Notably, this statistical range excludes mortality from February 2003 through August 2003, a time of extraordinarily violent human destruction and woefully inadequate international humanitarian responses. It excludes mortality among Darfuri refugees in Eastern Chad. It also excludes mortality from December 2008 to the present, a period during which many have died but no reliable data have been systematically collected, in large measure because of widening insecurity in the region and blunt threats from the Khartoum regime. The figures for violent mortality during the period from December 2008 to the present, coming from the UN/African Union Mission in Darfur, are extremely narrow in range and implication; they allow for very few inferences about global mortality, including from violence-related deaths or non-violent deaths that are consequences of the preceding years of military displacement of civilians. Khartoum continues to refuse to permit any cluster-sample studies of global mortality in Darfur.

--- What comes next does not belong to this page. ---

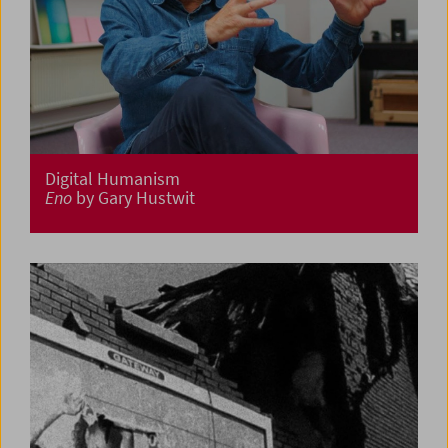
Digital Humanism
Eno
by Gary Hustwit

Together, these two periods of exclusion, and the exclusion of Darfuri mortality in Eastern Chad, likely include many tens of thousands of war-related deaths that are nowhere reflected in the CRED figures, perhaps over 100,000 more. The range offered by CRED (“300,000 [180,000-460,000]”) provides a context for my own estimate of April/May 2006: “Currently extant data, in aggregate, strongly suggest that total excess mortality in Darfur, over the course of more than three years of deadly conflict, now significantly exceeds 450,000.”
Mine may be a high-end figure, but is certainly within the range suggested by the CRED study, especially if we consider the mortality not captured within its temporal and geographic framework. I would note that Francesco Checchi, a London-based epidemiologist who has worked in Sudan for a number of humanitarian groups, has said of my work: “Reeves has an activist agenda but ‘he knows Darfur well.’ What he’s done is ‘mathematically correct’ and ‘sufficiently legitimate’ to establish a high-end count” (Christian Science Monitor, August 30, 2006.)
It should be recalled that when the first of my many mortality assessments appeared (February 2004) the official UN estimate was 3,000 dead from all causes; I argued that reports and accounts already available made that figure untenable. My February 2004 conclusion was that the appropriate figure was at least ten times this total (I was guided at the time by field research in Eastern Chad by Sudan Focal Point/South Africa). In retrospect, the UN estimate was a disgracefully careless understatement. I remain convinced that the final total mortality figure for Darfuris will also be considerably higher than the mid-range figure cited by CRED last July.